Their kindness brought me to tears. They knew how hard my first day away from Pearl was going to be for me and they did whatever they could to make it easier.
Be understanding during the transition
You may be so excited to take a returning mom out for drinks right away to catch up on the last few months, but give it some time. The first few weeks, most moms will be practically running out the door at the end of the day to return to their babies. Don’t take it personally. Offer a welcome back lunch instead! I was desperate for some adult conversation my first few weeks back and couldn’t wait to catch up with my colleagues, but at the end of the day I was really excited to get back to my daughter.
Be supportive of pumping needs
ASICS Digital is extremely supportive of breastfeeding mothers who need to pump while at work. They have a beautiful mother’s room, equipped with a mini fridge and a white noise machine. Having a comfortable room to pump in made a world of difference for me. (I’ve heard of mothers who have had to pump in the corner of a supply closet, or in a conference room with the windows taped up).
Additionally, respect the times that moms need to pump at work. If they have it scheduled on their calendar, do not schedule meetings with them at this time. A lot of moms have a strict pumping schedule from which they cannot deviate.
Help her ease back with a modified on-boarding or orientation session
A lot can happen in a few months at a company. For a mom who has been totally isolated from an organization, having some sort of modified on-boarding or welcome back orientation can be immensely helpful. When I returned to work, there were so many new developments in the company. Even the company name had changed! Setting aside a dedicated time to go through everything that has happened while a new mom was away is a great way to welcome her back and get her caught up.
Add some perks for working moms to your employee benefits package
The workforce is filled with working moms these days. There are now some pretty cool benefits you can add to your benefits package to attract top talent.
Here are just a few:
Pay for Milk Stork service
Milk Stork makes it easy for moms to ship breast milk home when they’re away on business and still breastfeeding. This can give moms peace of mind when traveling for work.
Flexible work schedule
Taking the pressure off of paying for full-time daycare by allowing moms to work from home once a week can sometimes mean the difference between working and staying home for some moms. This flexibility to work from home allows families to save on childcare costs while remaining in the workforce.
Unlimited paid time-off
Many tech companies are moving toward an unlimited time-off policy.

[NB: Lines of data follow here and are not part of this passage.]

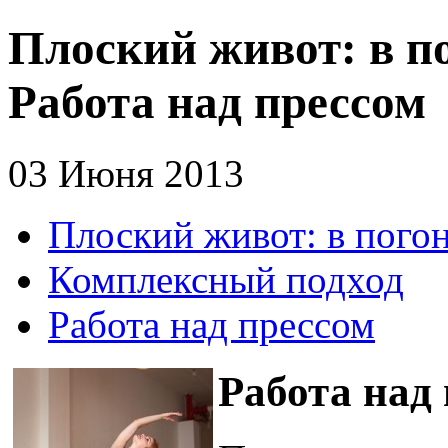
Плоский живот: в по
Работа над прессом
03 Июня 2013
Плоский живот: в пого
Комплексный подход
Работа над прессом
Работа над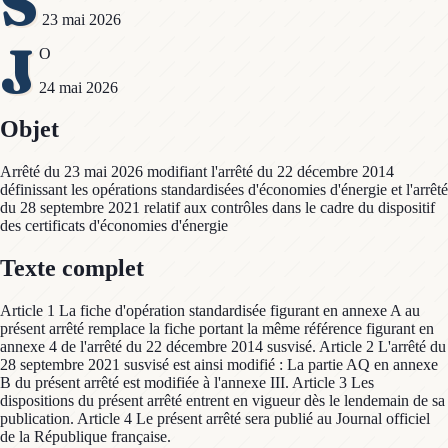
S
23 mai 2026
J
O
24 mai 2026
Objet
Arrêté du 23 mai 2026 modifiant l'arrêté du 22 décembre 2014
définissant les opérations standardisées d'économies d'énergie et l'arrêté
du 28 septembre 2021 relatif aux contrôles dans le cadre du dispositif
des certificats d'économies d'énergie
Texte complet
Article 1 La fiche d'opération standardisée figurant en annexe A au
présent arrêté remplace la fiche portant la même référence figurant en
annexe 4 de l'arrêté du 22 décembre 2014 susvisé. Article 2 L'arrêté du
28 septembre 2021 susvisé est ainsi modifié : La partie AQ en annexe
B du présent arrêté est modifiée à l'annexe III. Article 3 Les
dispositions du présent arrêté entrent en vigueur dès le lendemain de sa
publication. Article 4 Le présent arrêté sera publié au Journal officiel
de la République française.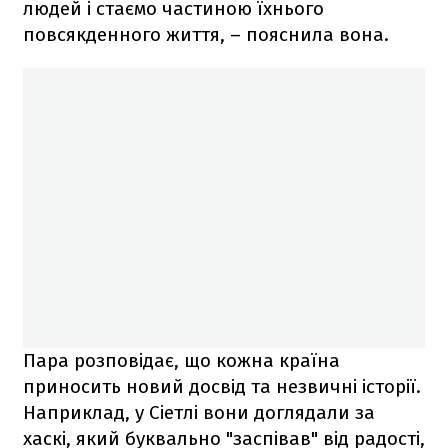
людей і стаємо частиною їхнього
повсякденного життя, – пояснила вона.
Пара розповідає, що кожна країна
приносить новий досвід та незвичні історії.
Наприклад, у Сіетлі вони доглядали за
хаскі, який буквально "заспівав" від радості,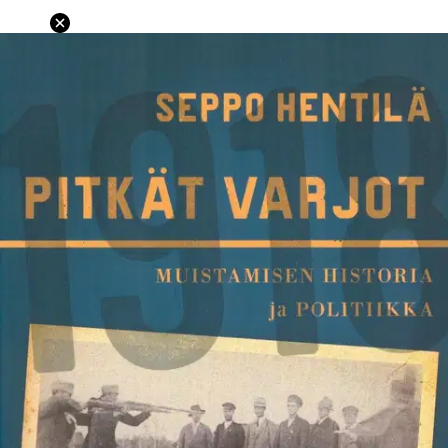
Ei saatavilla
Tuotekuvaus
Suomen itsenäisyysjulistuksesta ei ollut ehtinyt kulua täyttä kahta
kuukautta, kun Suomessa syttyi sisällissota, josta tuli yksi Euroopan
historian verisimpiä. Vuodet eivät ole veljeksiä -sanonta sopii tähän
paremmin kuin hyvin: vuosi 1917 oli ”hyvis” ja 1918 ”pahis”.
Vuotta 1917 on voitu muistaa Suomi 100 -teeman mukaisesti
'yhdessä'.
Muttamiten muistaa vuotta 1918? "Yhdessä" vai vielä
"erikseen"? Sisällissota ei jättänyt jälkeensä vain kuolemaa ja
katkeria muistoja, vaan se muovasi Suomesta uudenlaisen maan.
Ilman punakapinaa ja sisällissotaa ei olisi tullut saksalaissuuntausta
eikä kuningasseikkailua, suojeluskuntia eikä lapuanliikettä, ei
oikeistodiktatuurin partaallahorjuvaa valkoista Suomea. Siksi on
melkoinen ihme, että Suomi säilyi 1930-luvulla sittenkin
parlamentaarisena demokratiana. Tässä kirjassa seurataan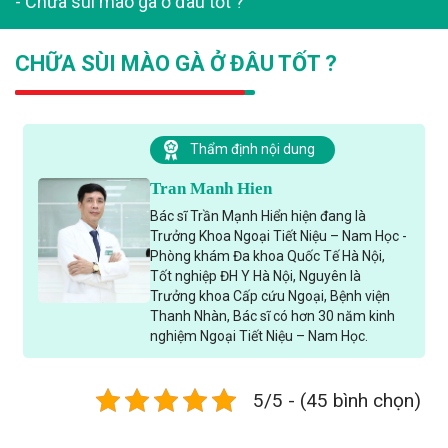
-
Chữa sùi mào gà ở đâu tốt ?
CHỮA SÙI MÀO GÀ Ở ĐÂU TỐT ?
Thẩm định nội dung
Tran Manh Hien
Bác sĩ Trần Mạnh Hiển hiện đang là
Trưởng Khoa Ngoại Tiết Niệu – Nam Học -
Phòng khám Đa khoa Quốc Tế Hà Nội,
Tốt nghiệp ĐH Y Hà Nội, Nguyên là
Trưởng khoa Cấp cứu Ngoại, Bệnh viện
Thanh Nhàn, Bác sĩ có hơn 30 năm kinh
nghiệm Ngoại Tiết Niệu – Nam Học.
5/5 - (45 bình chọn)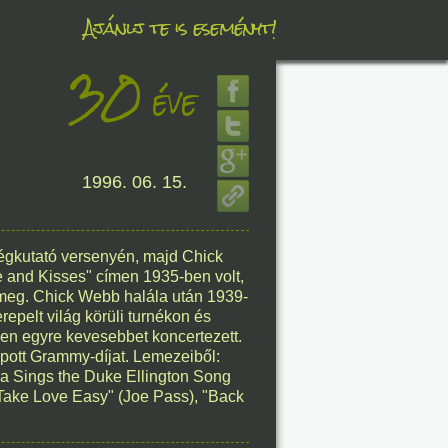
Ajánlj te is eseményt!
30
éve
éve
1996. 06. 15.
8. 07.
éve
ségkutató versenyén, majd Chick
 and Kisses" címen 1935-ben volt,
t meg. Chick Webb halála után 1939-
repelt világ körüli turnékon és
8. 07.
en egyre kevesebbet koncertezett.
pott Grammy-díjat. Lemezeiből:
éve
la Sings the Duke Ellington Song
 "Take Love Easy" (Joe Pass), "Back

This kind of policy is very attractive to working moms (and dads!) because it allows them to attend doctor appointments, recitals, meetings with teachers, or being home with sick kids. This benefit relieves a monumental load of pressure off of working moms.
In summary, I can say with absolute certainty that my transition back to work was made much easier because of the support I received at ASICS Digital. I have been able to watch both my daughter and my career grow simultaneously. I have never been made to feel guilty if I had to leave early to attend a doctor visit, or had to miss an after-work event so I could get home for dinner and bath time. It is a balancing act that I have not yet perfected, but working at ADI makes me feel encouraged, supported, and valued as a working mother.